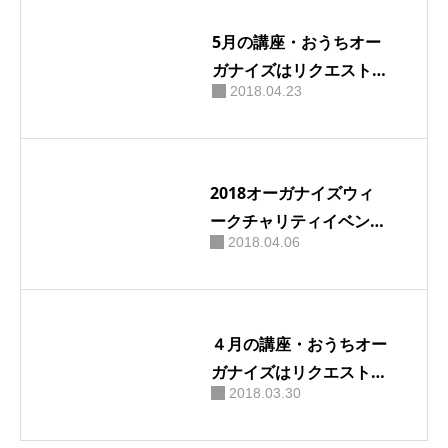
5月の講座・おうちオー
ガナイズはリクエスト
2018.04.23
式です
2018オーガナイズウィ
ークチャリティイベント
2018.04.06
in広島
４月の講座・おうちオー
ガナイズはリクエスト式
2018.03.30
です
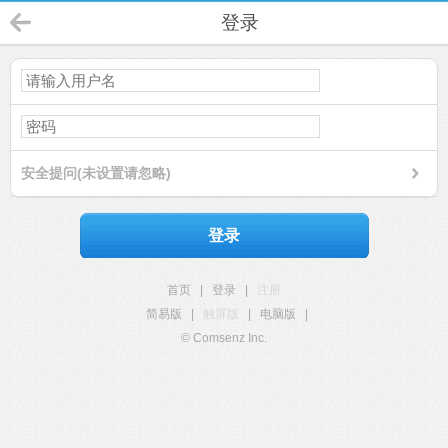
登录
安全提问(未设置请忽略)
登录
首页
|
登录
|
注册
简易版
|
触屏版
|
电脑版
|
© Comsenz Inc.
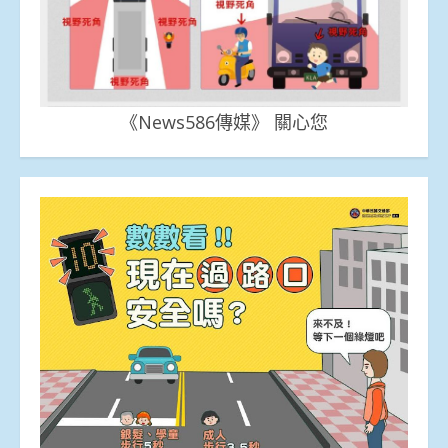
《News586傳媒》 關心您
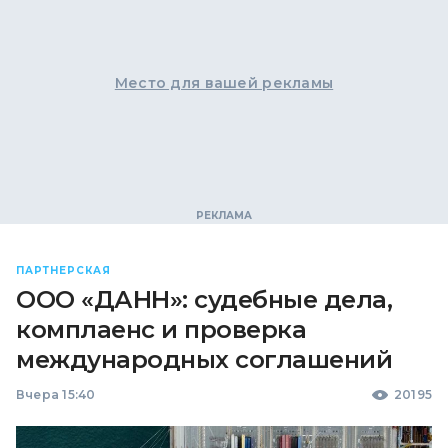
Место для вашей рекламы
ПАРТНЕРСКАЯ
ООО «ДАНН»: судебные дела,
комплаенс и проверка
международных соглашений
Вчера 15:40
20195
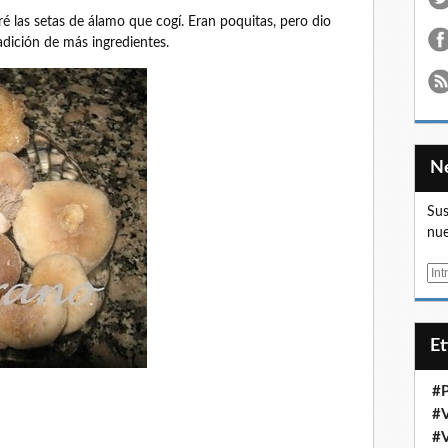
 las setas de álamo que cogí. Eran poquitas, pero dio
adición de más ingredientes.
Sus
nue
E
m
a
i
E
l
#
#
#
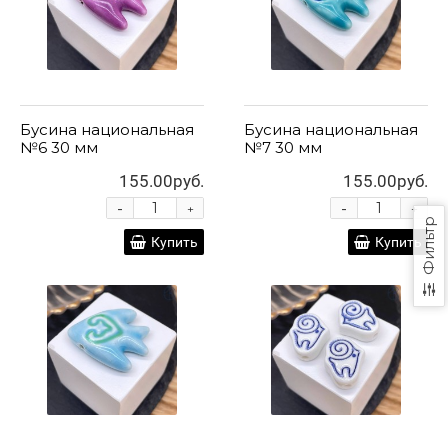
Бусина национальная
Бусина национальная
№6 30 мм
№7 30 мм
155.00руб.
155.00руб.
-
-
+
+
Фильтр
Купить
Купить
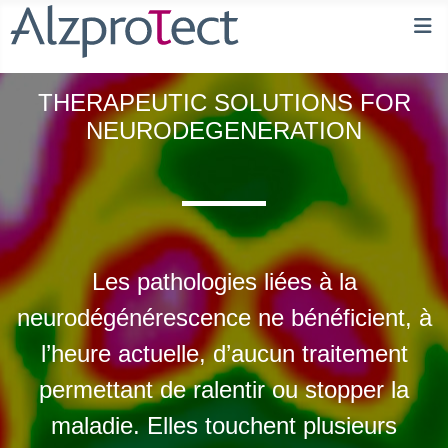
THERAPEUTIC SOLUTIONS FOR
NEURODEGENERATION
Les pathologies liées à la
neurodégénérescence ne bénéficient, à
l’heure actuelle, d’aucun traitement
permettant de ralentir ou stopper la
maladie. Elles touchent plusieurs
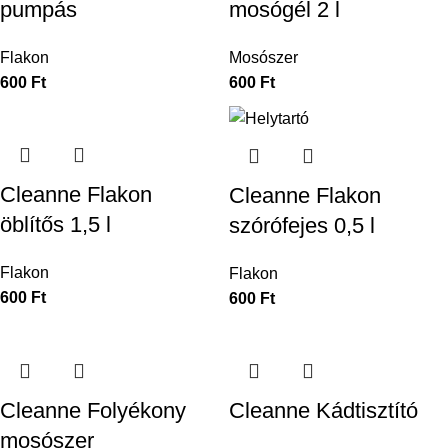
pumpás
mosógél 2 l
Flakon
Mosószer
600
Ft
600
Ft
Cleanne Flakon
Cleanne Flakon
öblítős 1,5 l
szórófejes 0,5 l
Flakon
Flakon
600
Ft
600
Ft
Cleanne Folyékony
Cleanne Kádtisztító
mosószer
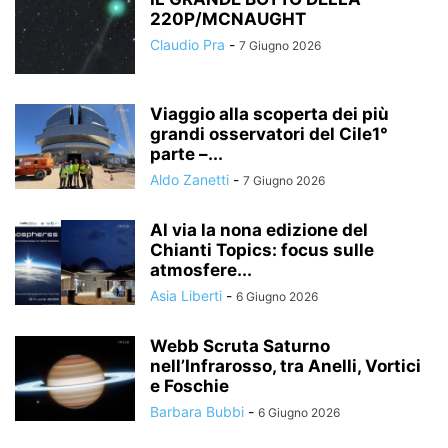
220P/MCNAUGHT
Claudio Pra
-
7 Giugno 2026
Viaggio alla scoperta dei più
grandi osservatori del Cile1°
parte –...
Aldo Zanetti
-
7 Giugno 2026
Al via la nona edizione del
Chianti Topics: focus sulle
atmosfere...
Asia Liberti
-
6 Giugno 2026
Webb Scruta Saturno
nell’Infrarosso, tra Anelli, Vortici
e Foschie
Barbara Bubbi
-
6 Giugno 2026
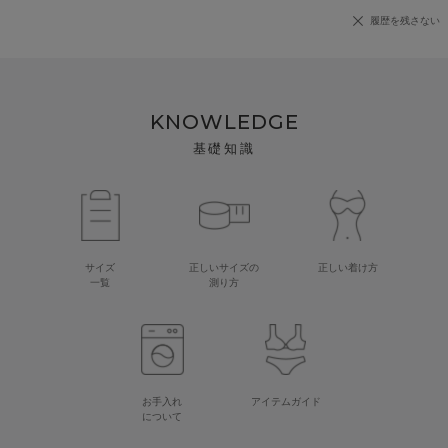
履歴を残さない
KNOWLEDGE
基礎知識
サイズ
正しいサイズの
正しい着け方
一覧
測り方
お手入れ
アイテムガイド
について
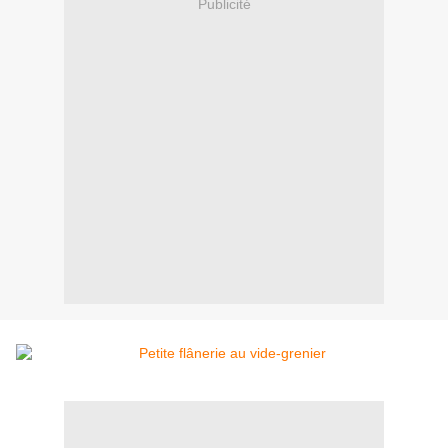
Publicité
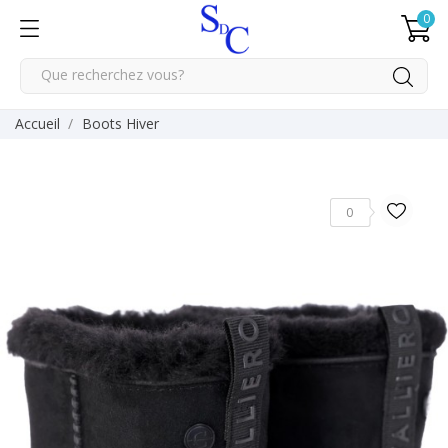
0
Accueil
Boots Hiver
0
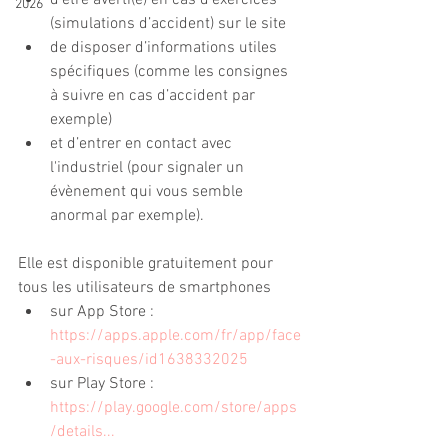
d’être averti(e) en cas d’exercices 
2026
(simulations d’accident) sur le site
de disposer d’informations utiles 
spécifiques (comme les consignes 
à suivre en cas d’accident par 
exemple)
et d’entrer en contact avec 
l'industriel (pour signaler un 
évènement qui vous semble 
anormal par exemple).
Elle est disponible gratuitement pour 
tous les utilisateurs de smartphones
sur App Store :
https://apps.apple.com/fr/app/face
-aux-risques/id1638332025
sur Play Store :
https://play.google.com/store/apps
/details...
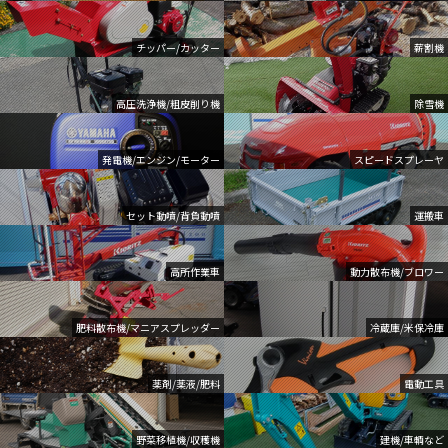
チッパー/カッター
薪割機
高圧洗浄機/粗皮削り機
除雪機
発電機/エンジン/モーター
スピードスプレーヤ
セット動噴/背負動噴
運搬車
高所作業車
動力散布機/ブロワー
肥料散布機/マニアスプレッダー
冷蔵庫/米保冷庫
薬剤/薬液/肥料
電動工具
野菜移植機/収穫機
建機/車輌など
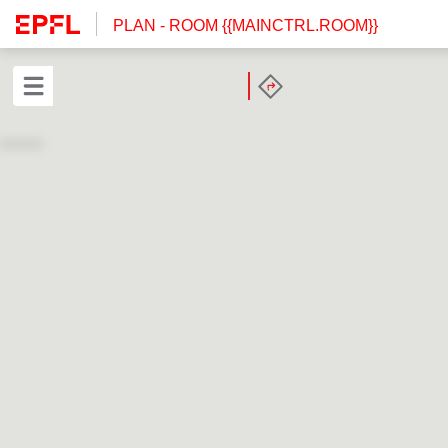
PLAN
- ROOM {{MAINCTRL.ROOM}}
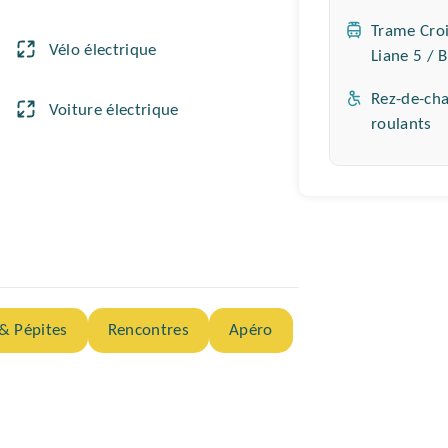
Transport
Trame Cro
Vélo électrique
Liane 5 / 
Accessibili
Rez-de-cha
Voiture électrique
roulants
 & Pépites
Rencontres
Apéro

■ Work required
Count every line of the records that holds "pour". State the number, nothing else.

■ Answer box
2